Segment Open

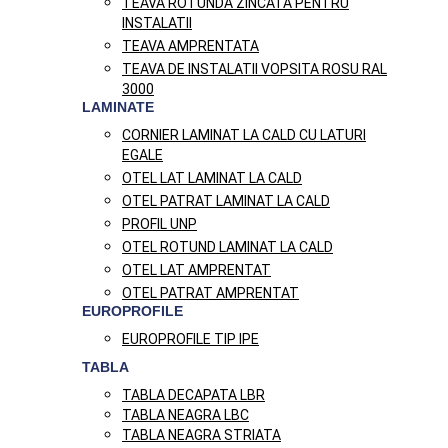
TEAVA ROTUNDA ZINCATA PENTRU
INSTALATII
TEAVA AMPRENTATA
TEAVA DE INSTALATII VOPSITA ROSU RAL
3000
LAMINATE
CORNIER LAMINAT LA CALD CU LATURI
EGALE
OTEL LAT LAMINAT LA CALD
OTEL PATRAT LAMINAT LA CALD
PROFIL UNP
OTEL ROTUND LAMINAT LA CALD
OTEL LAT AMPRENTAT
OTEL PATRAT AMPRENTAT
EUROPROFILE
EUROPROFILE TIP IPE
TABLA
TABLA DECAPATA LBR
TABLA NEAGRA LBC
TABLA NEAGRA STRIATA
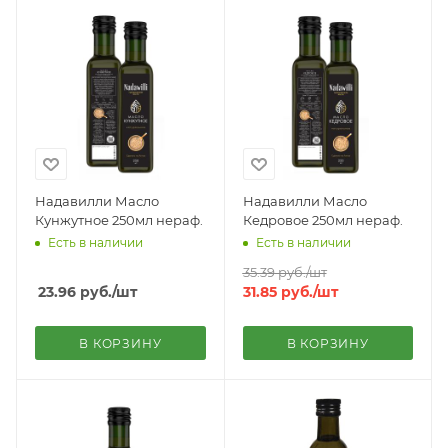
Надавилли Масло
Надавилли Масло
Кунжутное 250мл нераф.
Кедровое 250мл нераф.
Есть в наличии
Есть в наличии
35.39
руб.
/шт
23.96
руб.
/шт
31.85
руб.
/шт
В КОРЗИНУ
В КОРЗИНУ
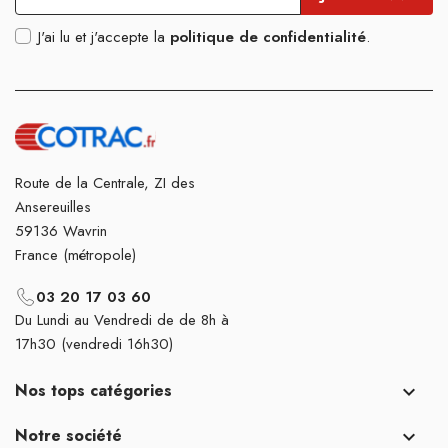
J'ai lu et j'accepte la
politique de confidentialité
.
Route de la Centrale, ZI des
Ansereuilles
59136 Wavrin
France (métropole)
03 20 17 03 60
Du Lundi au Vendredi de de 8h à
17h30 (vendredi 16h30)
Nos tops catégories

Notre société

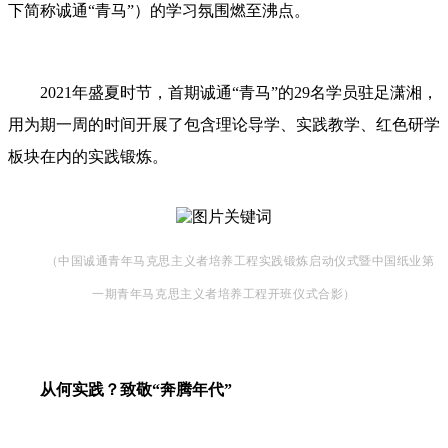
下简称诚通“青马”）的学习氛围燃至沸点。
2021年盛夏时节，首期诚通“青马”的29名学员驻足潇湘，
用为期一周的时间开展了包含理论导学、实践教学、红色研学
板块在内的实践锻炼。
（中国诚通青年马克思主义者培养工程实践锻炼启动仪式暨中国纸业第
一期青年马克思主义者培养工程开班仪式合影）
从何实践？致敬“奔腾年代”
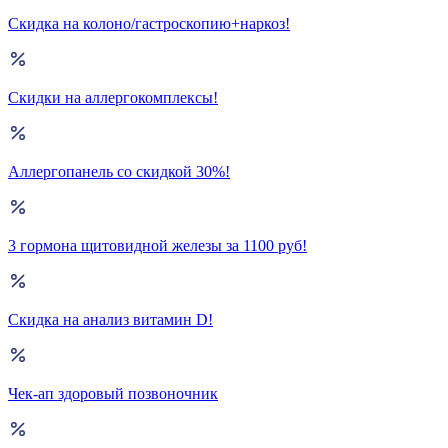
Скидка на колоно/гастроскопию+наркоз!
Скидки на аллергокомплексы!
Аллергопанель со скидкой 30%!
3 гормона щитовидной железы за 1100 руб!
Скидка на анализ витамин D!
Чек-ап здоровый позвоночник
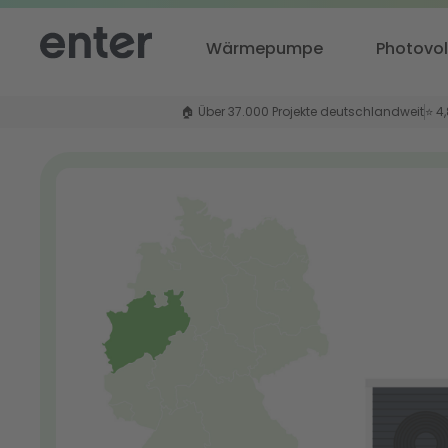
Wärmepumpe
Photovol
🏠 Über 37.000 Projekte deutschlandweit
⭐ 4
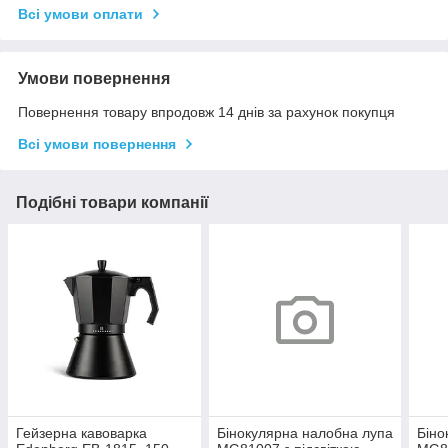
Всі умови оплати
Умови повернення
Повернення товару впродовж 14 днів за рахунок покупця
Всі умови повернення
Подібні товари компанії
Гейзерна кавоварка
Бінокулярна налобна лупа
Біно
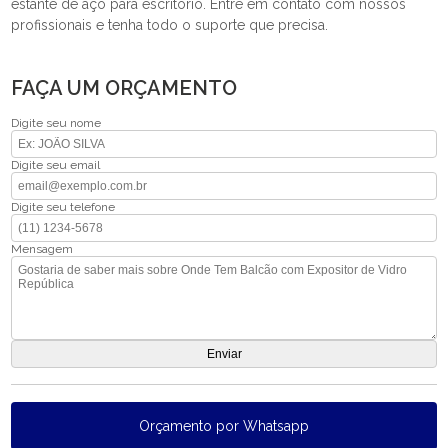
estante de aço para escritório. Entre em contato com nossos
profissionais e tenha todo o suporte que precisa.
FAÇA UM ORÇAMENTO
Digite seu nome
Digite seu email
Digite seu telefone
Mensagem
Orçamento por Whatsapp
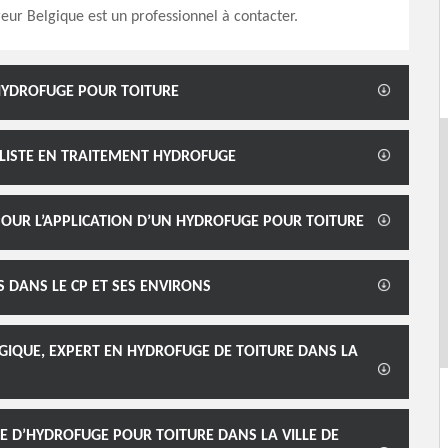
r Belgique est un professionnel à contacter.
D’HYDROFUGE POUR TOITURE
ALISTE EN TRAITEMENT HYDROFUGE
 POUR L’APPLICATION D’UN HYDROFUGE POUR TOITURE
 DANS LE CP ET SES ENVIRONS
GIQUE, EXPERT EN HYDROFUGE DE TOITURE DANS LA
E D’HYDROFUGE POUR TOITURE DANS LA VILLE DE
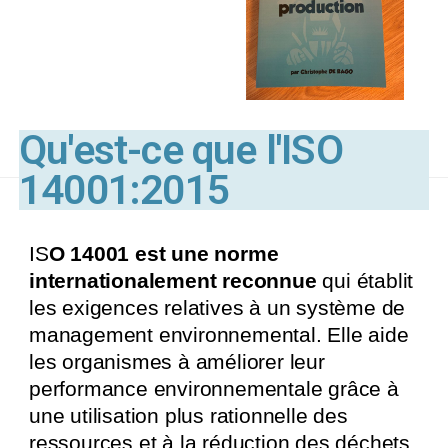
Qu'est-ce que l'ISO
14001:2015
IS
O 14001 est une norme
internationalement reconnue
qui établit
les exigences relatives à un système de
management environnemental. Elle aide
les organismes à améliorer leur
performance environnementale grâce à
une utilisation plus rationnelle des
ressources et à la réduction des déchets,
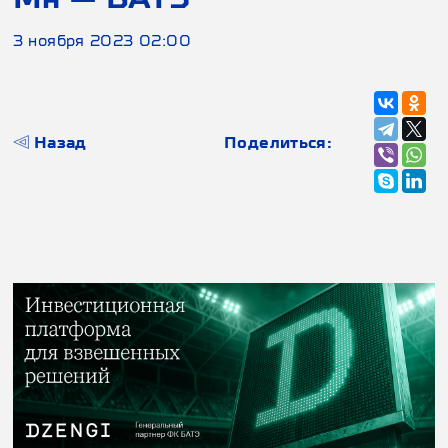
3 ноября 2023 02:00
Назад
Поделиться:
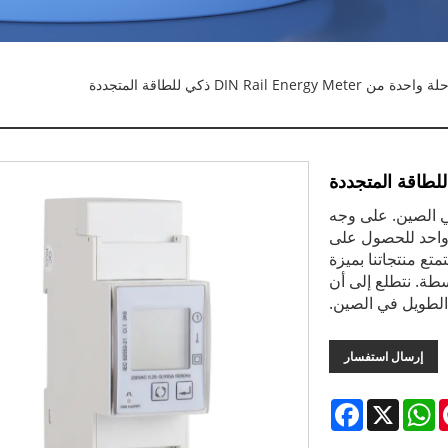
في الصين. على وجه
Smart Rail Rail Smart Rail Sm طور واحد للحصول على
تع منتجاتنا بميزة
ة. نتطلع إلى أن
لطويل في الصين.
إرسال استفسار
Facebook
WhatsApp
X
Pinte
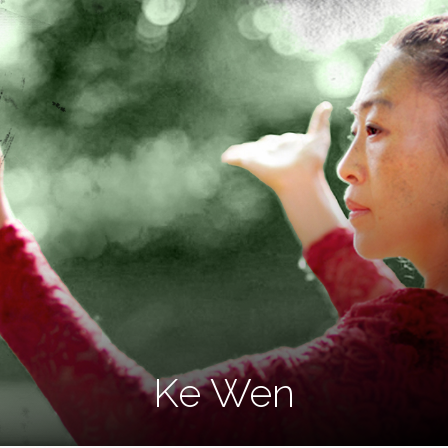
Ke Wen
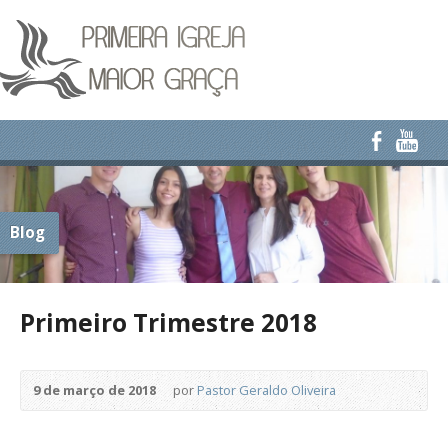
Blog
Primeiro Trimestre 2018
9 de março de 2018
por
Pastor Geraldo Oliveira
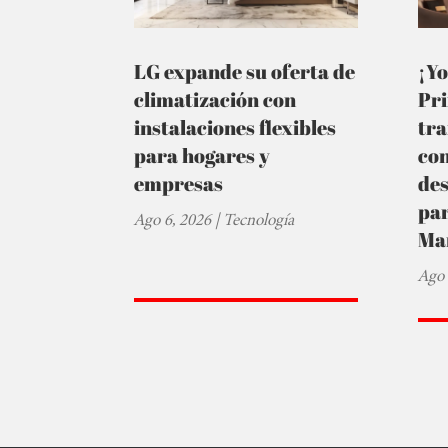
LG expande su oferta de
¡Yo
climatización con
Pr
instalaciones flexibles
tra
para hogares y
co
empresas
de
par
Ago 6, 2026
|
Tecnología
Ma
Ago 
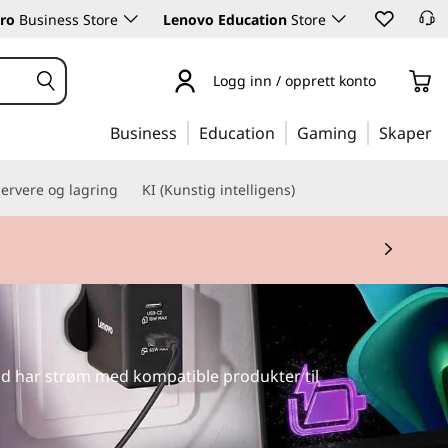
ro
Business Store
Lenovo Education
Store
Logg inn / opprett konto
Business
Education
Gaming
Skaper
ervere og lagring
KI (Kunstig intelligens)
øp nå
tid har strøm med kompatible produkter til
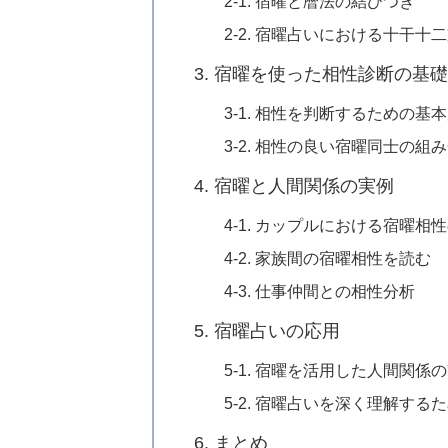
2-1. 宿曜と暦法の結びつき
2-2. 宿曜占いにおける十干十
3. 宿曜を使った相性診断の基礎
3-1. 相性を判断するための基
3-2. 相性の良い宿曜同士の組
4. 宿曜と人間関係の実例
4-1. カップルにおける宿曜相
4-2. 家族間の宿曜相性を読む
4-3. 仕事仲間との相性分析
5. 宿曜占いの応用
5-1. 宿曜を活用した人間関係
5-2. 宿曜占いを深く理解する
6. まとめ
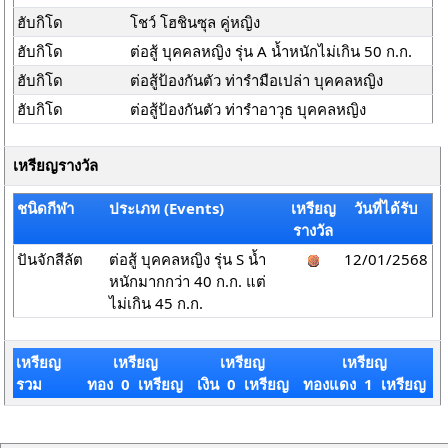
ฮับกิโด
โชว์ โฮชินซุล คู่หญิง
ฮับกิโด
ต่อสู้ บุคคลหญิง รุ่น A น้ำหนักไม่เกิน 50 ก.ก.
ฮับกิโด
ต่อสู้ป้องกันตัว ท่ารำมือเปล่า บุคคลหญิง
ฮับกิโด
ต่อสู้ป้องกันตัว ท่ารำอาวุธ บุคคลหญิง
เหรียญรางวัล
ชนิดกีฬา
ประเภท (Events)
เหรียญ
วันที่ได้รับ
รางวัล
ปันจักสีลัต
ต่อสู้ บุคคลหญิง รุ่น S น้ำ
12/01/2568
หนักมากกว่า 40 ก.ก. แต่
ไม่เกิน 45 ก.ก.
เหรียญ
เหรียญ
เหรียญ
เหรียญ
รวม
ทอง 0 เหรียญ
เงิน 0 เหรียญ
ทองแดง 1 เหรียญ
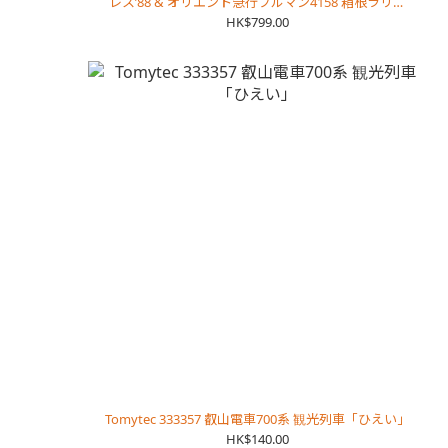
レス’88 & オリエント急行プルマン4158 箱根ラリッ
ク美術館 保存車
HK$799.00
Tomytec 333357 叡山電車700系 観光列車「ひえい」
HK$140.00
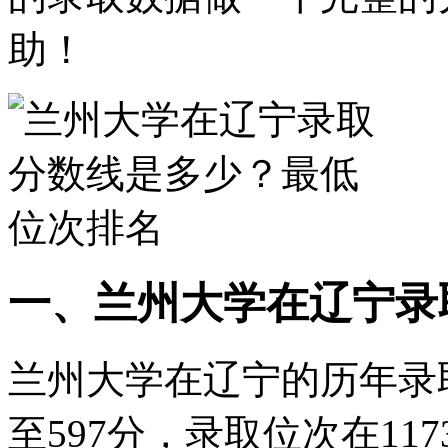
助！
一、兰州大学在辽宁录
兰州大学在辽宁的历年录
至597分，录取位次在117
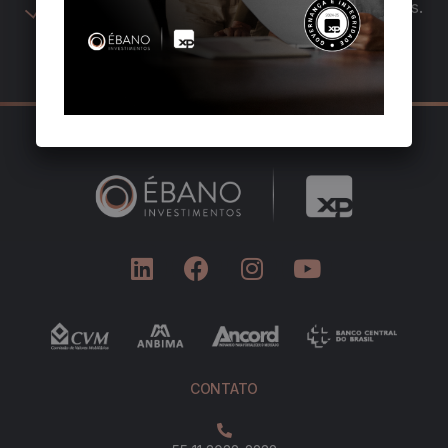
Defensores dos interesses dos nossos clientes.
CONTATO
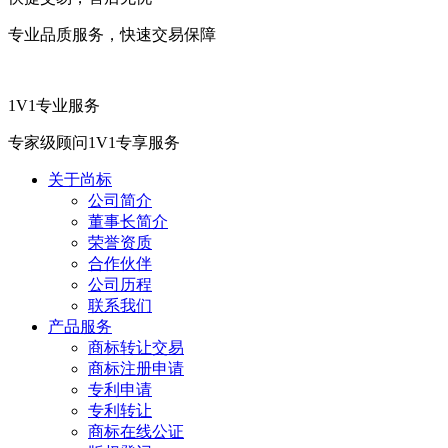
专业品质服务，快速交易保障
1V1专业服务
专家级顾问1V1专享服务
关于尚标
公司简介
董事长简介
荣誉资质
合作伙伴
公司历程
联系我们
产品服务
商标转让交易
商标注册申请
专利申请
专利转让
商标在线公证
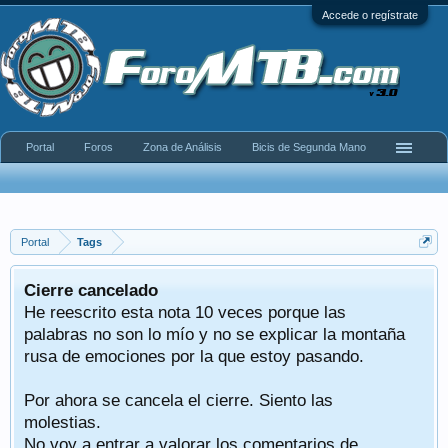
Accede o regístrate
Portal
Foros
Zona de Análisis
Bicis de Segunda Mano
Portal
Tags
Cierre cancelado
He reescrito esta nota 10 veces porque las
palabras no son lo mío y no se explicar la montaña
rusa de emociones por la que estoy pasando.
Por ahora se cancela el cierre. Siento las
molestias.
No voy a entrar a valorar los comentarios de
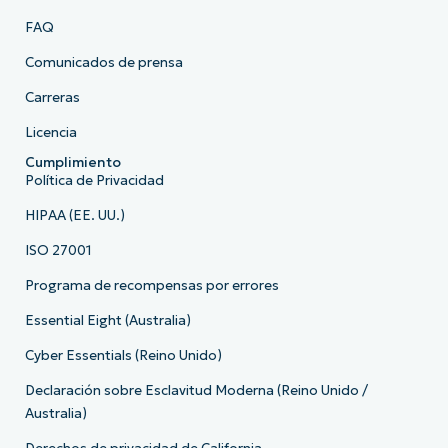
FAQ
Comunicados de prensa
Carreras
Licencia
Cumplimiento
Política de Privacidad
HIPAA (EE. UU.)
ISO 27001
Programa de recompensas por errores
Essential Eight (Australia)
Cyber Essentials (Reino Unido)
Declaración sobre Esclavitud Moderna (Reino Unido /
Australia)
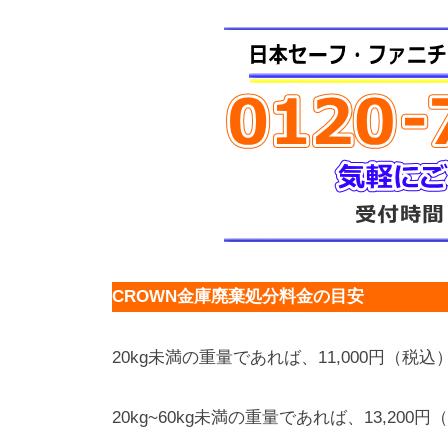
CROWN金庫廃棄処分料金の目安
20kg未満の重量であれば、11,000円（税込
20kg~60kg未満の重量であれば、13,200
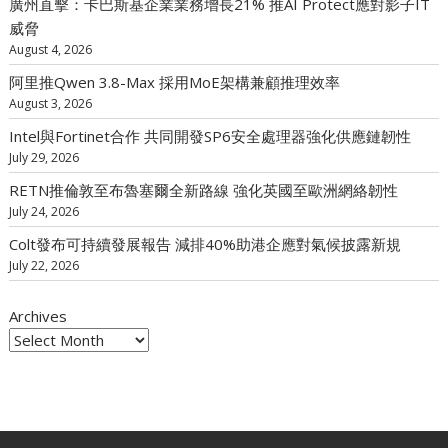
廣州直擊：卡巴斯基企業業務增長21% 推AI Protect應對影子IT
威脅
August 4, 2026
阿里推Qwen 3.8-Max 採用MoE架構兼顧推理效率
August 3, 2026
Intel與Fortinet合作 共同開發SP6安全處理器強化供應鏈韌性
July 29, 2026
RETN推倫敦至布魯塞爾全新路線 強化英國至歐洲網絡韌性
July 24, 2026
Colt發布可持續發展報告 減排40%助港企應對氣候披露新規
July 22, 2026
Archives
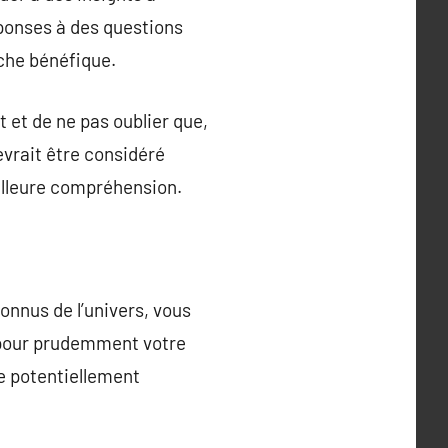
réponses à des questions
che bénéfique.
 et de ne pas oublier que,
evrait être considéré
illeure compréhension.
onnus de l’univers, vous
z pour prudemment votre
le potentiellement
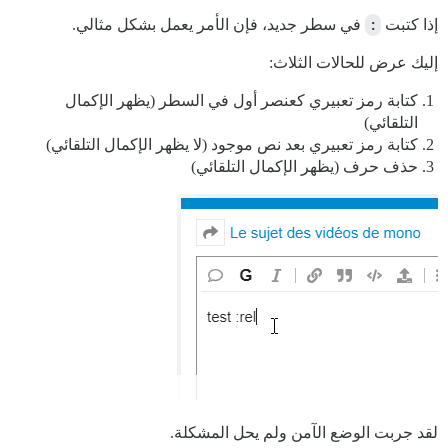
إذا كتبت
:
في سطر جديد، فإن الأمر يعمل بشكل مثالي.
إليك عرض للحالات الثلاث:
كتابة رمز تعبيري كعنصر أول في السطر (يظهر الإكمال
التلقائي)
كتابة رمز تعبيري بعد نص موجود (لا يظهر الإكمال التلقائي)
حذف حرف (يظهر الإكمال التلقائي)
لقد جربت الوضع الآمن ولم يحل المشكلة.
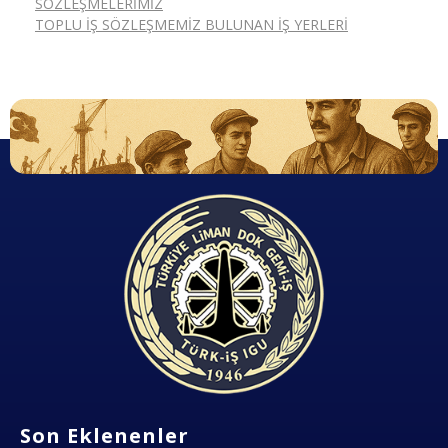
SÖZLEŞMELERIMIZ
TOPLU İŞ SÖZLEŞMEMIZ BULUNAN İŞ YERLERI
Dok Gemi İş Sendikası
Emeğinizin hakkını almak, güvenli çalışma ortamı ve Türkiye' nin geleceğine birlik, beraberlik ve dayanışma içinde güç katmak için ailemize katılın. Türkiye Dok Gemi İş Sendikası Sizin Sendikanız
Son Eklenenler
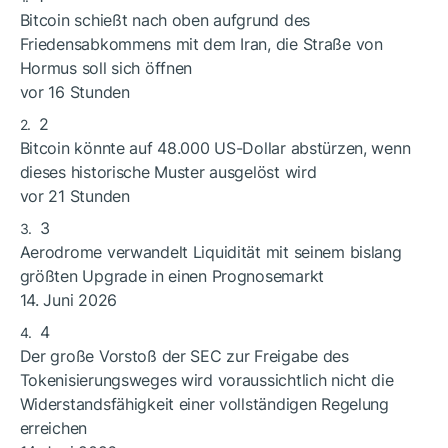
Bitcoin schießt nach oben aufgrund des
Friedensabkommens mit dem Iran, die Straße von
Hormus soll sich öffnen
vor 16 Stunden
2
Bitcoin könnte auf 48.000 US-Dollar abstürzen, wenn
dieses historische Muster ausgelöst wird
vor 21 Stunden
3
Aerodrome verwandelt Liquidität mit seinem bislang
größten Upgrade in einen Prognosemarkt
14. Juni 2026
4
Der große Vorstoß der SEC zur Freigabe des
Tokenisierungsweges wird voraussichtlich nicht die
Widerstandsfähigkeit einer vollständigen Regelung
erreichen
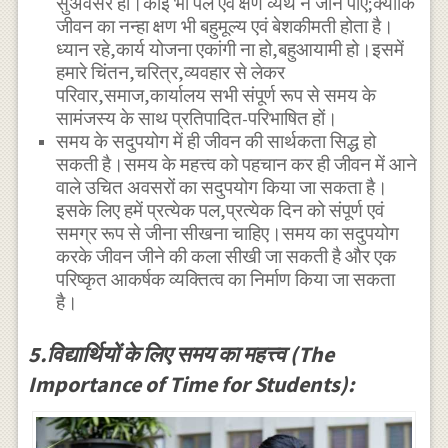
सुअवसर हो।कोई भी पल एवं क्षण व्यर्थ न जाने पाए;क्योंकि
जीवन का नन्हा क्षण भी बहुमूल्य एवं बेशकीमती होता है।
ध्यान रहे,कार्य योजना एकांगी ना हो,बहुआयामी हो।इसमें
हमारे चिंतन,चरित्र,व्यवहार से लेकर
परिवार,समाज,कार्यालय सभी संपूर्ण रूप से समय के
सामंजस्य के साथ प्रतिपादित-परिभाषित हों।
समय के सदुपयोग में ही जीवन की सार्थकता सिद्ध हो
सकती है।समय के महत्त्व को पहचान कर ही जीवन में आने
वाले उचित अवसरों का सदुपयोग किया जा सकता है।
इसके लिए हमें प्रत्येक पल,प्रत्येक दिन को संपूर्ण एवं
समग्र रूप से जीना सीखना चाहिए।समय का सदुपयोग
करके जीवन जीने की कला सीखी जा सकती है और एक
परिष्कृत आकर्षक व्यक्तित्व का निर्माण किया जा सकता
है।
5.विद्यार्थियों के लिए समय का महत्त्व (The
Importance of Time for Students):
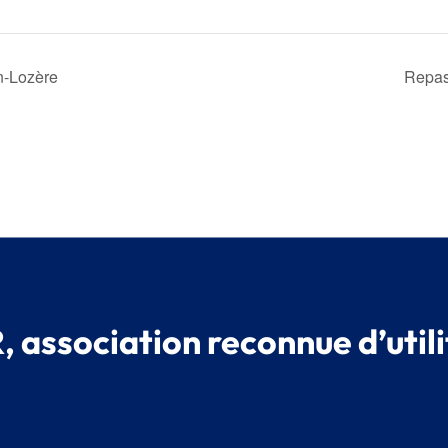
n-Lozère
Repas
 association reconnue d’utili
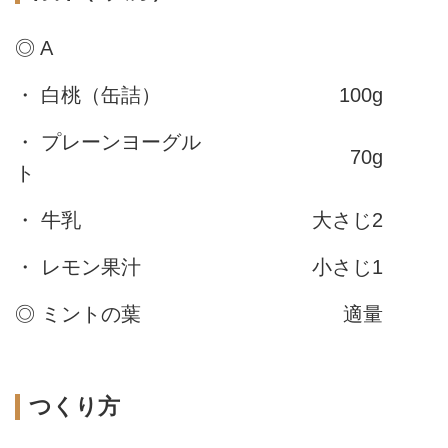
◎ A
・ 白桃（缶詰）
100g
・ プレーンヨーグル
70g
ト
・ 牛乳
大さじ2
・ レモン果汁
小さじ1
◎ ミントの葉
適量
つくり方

Segment Closed

Description of the task –
Sift through the material above and copy each line that holds "الإكمال".

Task result –
كتابة رمز تعبيري كعنصر أول في السطر (يظهر الإكمال
كتابة رمز تعبيري بعد نص موجود (لا يظهر الإكمال التلقائي)
حذف حرف (يظهر الإكمال التلقائي)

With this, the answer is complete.